If a line in the entries below includes "News", show that line.

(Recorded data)
____________________

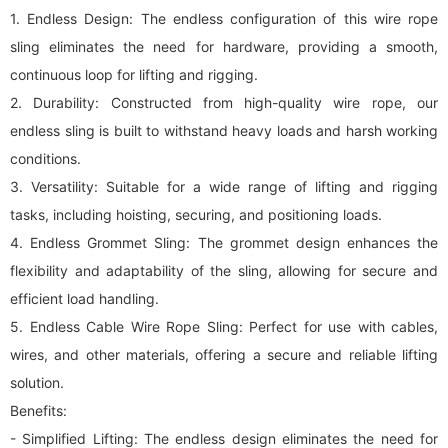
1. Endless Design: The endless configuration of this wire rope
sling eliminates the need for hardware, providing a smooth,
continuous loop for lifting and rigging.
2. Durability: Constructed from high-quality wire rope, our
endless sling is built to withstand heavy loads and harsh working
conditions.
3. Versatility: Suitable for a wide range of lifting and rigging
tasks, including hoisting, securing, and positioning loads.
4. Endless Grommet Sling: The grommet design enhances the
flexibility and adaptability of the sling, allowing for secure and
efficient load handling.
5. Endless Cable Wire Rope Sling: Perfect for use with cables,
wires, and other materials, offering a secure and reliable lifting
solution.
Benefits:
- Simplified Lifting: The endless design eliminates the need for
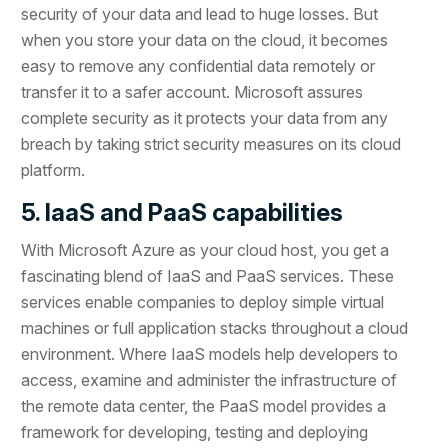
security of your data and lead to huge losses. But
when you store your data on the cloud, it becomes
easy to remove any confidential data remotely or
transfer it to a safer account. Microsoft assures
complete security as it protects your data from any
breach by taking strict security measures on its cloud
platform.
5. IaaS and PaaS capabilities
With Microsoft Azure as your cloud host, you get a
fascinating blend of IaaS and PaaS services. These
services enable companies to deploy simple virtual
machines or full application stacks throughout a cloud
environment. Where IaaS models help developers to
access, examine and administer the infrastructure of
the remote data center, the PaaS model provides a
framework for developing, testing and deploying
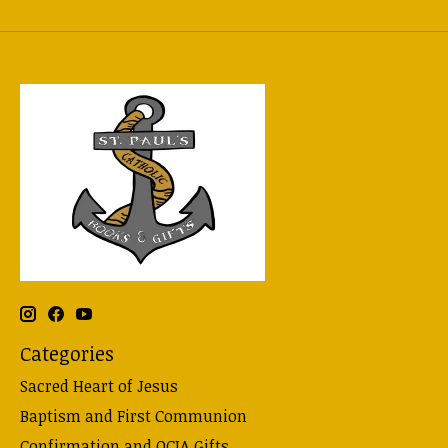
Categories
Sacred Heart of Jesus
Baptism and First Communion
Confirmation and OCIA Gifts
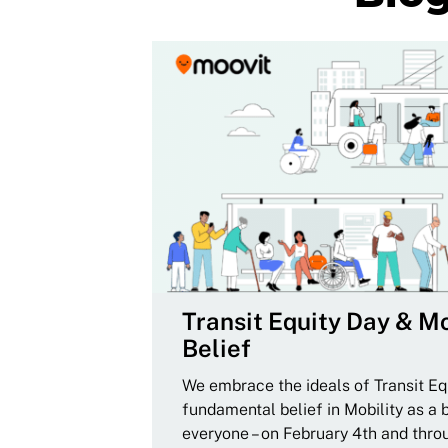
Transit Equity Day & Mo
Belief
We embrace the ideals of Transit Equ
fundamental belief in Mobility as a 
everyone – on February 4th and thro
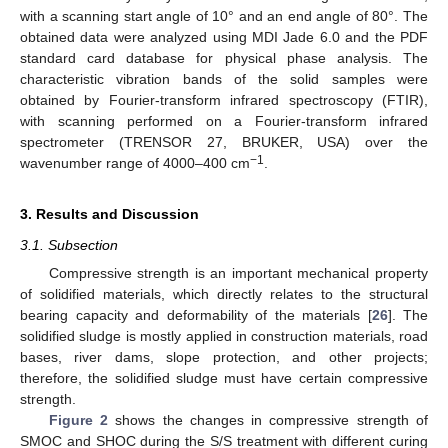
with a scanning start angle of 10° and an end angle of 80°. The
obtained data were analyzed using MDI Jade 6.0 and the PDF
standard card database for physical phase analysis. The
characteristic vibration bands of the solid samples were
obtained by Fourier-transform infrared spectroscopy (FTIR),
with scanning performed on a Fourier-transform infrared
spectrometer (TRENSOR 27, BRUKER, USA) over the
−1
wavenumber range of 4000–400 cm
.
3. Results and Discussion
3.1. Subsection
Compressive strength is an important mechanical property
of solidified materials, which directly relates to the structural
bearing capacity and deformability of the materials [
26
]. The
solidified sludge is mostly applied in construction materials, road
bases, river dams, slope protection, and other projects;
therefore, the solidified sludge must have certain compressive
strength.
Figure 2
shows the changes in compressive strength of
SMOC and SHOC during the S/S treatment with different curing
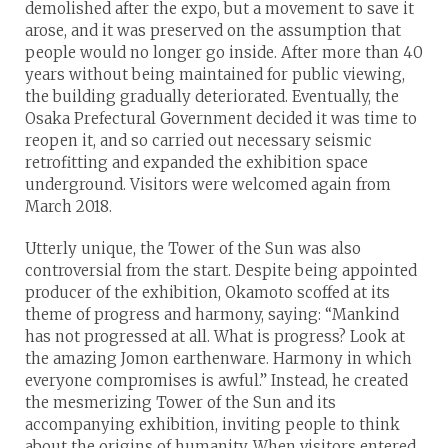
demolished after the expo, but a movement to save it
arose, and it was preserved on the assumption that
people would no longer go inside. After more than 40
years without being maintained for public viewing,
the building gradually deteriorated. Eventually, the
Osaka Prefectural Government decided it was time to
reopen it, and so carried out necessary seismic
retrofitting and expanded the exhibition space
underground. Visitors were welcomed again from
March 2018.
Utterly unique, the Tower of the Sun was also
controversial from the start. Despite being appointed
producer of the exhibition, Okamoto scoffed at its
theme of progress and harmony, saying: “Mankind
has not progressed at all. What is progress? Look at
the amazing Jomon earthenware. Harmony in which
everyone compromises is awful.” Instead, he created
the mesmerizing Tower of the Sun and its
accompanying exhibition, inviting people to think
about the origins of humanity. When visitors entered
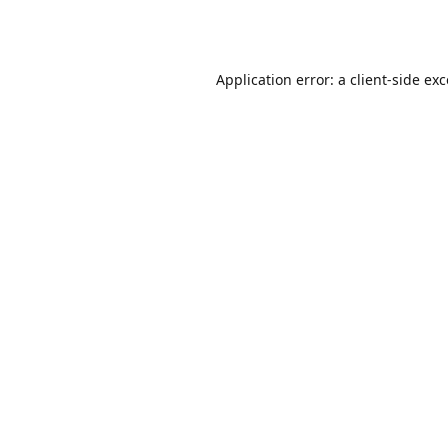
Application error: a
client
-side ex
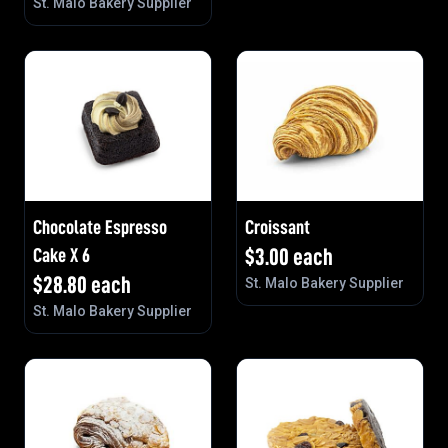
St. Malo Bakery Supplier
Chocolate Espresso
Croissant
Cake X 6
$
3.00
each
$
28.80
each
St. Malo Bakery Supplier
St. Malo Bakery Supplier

____________________

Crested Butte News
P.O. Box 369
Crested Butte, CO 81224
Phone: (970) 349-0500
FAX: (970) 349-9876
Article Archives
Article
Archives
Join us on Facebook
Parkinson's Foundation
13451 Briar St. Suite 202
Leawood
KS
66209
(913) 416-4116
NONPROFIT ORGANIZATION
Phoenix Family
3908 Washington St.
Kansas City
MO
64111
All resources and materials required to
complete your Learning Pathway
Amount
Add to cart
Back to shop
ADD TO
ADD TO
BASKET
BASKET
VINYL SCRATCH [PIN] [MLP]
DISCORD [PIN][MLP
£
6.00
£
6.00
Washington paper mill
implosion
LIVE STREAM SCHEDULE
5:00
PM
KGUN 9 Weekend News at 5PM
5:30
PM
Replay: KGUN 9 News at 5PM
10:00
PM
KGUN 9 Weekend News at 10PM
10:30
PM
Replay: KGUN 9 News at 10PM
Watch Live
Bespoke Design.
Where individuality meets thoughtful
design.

____________________

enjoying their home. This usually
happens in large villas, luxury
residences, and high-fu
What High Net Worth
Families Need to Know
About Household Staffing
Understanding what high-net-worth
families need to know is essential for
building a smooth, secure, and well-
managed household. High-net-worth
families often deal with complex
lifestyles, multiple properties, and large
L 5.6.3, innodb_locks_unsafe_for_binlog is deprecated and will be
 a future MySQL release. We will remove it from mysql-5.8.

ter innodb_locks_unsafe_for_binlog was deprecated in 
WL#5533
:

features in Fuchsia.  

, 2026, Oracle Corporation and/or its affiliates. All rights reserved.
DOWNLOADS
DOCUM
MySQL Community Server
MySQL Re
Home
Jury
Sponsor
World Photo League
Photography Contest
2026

____________________

Output below:
Crested Butte News
KGUN 9 Weekend News at 5PM
Replay: KGUN 9 News at 5PM
KGUN 9 Weekend News at 10PM
Replay: KGUN 9 News at 10PM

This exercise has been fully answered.